Would you reproduce the data below exactly, please, leaving out its images?

MATERIALS PROVIDED START

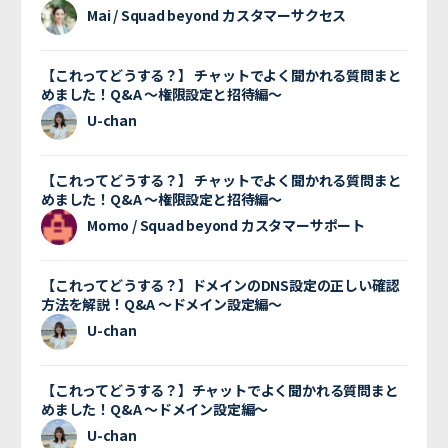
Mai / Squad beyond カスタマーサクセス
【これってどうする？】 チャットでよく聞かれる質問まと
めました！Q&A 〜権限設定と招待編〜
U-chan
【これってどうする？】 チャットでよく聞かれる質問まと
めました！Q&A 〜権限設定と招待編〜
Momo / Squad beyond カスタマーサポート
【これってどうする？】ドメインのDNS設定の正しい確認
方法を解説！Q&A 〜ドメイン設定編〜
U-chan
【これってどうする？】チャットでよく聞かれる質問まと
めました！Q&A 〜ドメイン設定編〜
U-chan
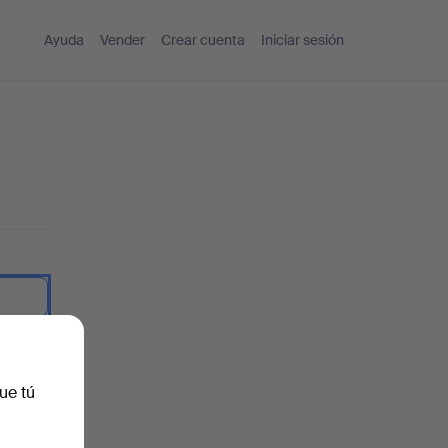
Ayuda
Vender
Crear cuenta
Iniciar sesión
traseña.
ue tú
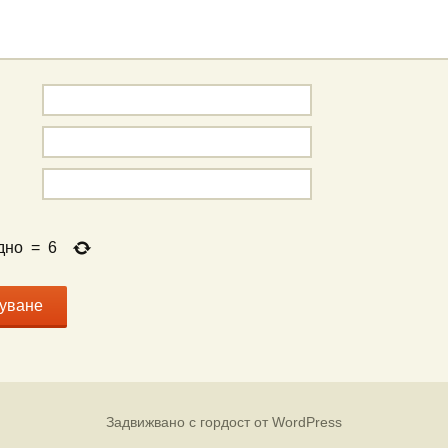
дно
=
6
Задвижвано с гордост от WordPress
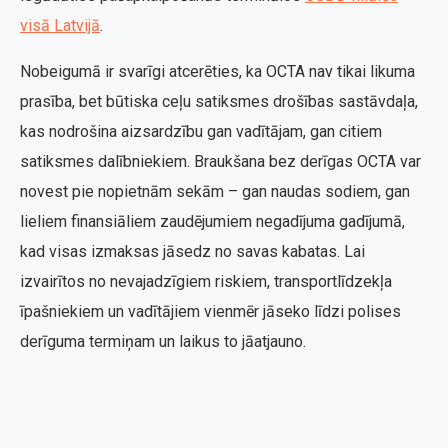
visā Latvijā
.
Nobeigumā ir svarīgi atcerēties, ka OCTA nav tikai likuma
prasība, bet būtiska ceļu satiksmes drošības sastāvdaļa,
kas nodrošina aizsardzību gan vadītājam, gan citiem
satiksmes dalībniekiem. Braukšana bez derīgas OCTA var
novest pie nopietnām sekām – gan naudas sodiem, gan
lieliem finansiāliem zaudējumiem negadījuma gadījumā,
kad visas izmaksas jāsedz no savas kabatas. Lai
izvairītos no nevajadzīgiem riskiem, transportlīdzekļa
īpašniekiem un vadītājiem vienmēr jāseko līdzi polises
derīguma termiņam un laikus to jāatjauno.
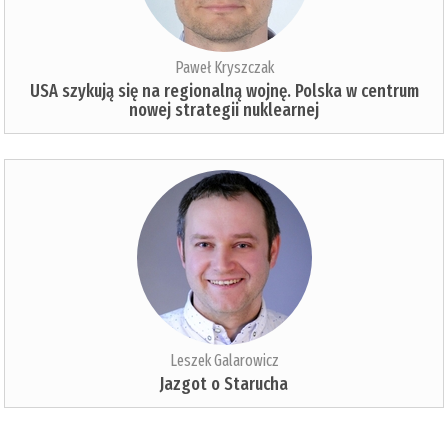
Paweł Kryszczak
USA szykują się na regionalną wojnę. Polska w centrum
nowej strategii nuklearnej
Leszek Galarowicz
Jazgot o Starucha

MATERIALS PROVIDED END

- **ANSWER TO THIS EXERCISE**
Mai / Squad beyond カスタマーサクセス
【これってどうする？】 チャットでよく聞かれる質問まと
めました！Q&A 〜権限設定と招待編〜
U-chan
【これってどうする？】 チャットでよく聞かれる質問まと
めました！Q&A 〜権限設定と招待編〜
Momo / Squad beyond カスタマーサポート
【これってどうする？】ドメインのDNS設定の正しい確認
方法を解説！Q&A 〜ドメイン設定編〜
U-chan
【これってどうする？】チャットでよく聞かれる質問まと
めました！Q&A 〜ドメイン設定編〜
U-chan
Ayuda
Vender
Crear cuenta
Iniciar sesión
traseña.
ue tú
дно
=
6
Задвижвано с гордост от WordPress
visā Latvijā
.
Nobeigumā ir svarīgi atcerēties, ka OCTA nav tikai likuma
prasība, bet būtiska ceļu satiksmes drošības sastāvdaļa,
kas nodrošina aizsardzību gan vadītājam, gan citiem
satiksmes dalībniekiem. Braukšana bez derīgas OCTA var
novest pie nopietnām sekām – gan naudas sodiem, gan
lieliem finansiāliem zaudējumiem negadījuma gadījumā,
kad visas izmaksas jāsedz no savas kabatas. Lai
izvairītos no nevajadzīgiem riskiem, transportlīdzekļa
īpašniekiem un vadītājiem vienmēr jāseko līdzi polises
derīguma termiņam un laikus to jāatjauno.
Paweł Kryszczak
USA szykują się na regionalną wojnę. Polska w centrum
nowej strategii nuklearnej
Leszek Galarowicz
Jazgot o Starucha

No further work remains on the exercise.